◆ ACTIVITY ◆
Lines in the listing below that contain the string "Zona" are to be found and copied.

◆ INPUT RECORDS ◆

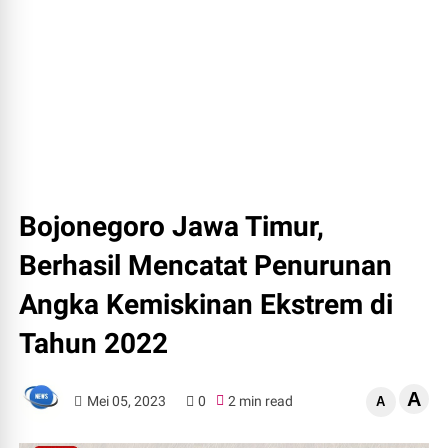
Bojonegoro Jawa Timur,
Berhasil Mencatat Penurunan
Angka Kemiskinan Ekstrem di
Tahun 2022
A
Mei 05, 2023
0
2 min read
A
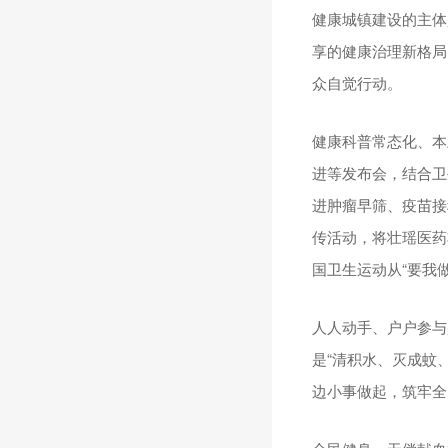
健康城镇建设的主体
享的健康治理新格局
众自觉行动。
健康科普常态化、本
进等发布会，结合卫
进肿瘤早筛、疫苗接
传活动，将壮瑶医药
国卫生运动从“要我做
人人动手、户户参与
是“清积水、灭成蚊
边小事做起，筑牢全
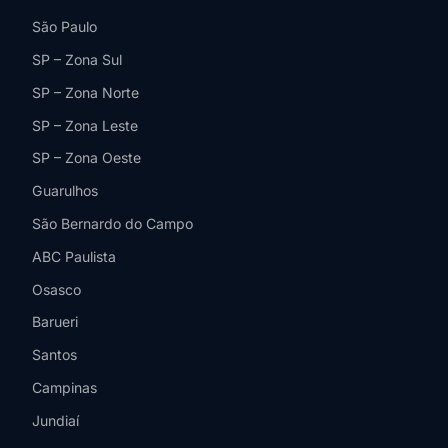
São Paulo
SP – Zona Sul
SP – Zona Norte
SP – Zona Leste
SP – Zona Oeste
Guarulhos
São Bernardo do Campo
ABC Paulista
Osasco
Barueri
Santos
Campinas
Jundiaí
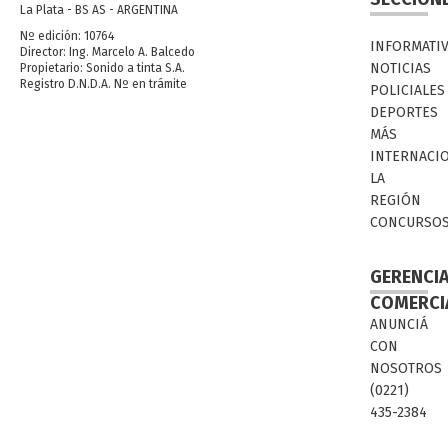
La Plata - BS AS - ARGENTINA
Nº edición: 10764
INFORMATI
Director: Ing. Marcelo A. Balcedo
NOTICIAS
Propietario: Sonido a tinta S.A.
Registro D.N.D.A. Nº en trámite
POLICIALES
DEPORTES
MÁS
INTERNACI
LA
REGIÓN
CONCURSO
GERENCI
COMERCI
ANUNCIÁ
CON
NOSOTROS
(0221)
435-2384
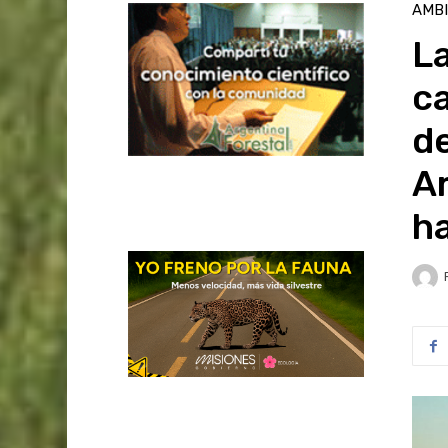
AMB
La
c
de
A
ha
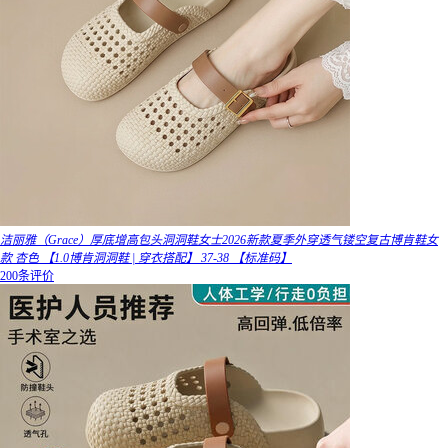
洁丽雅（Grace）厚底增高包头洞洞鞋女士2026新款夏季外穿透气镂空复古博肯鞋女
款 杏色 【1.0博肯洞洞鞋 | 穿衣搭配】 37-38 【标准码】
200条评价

◆ THE COMPLETED TASK ◆
SP – Zona Sul
SP – Zona Norte
SP – Zona Leste
SP – Zona Oeste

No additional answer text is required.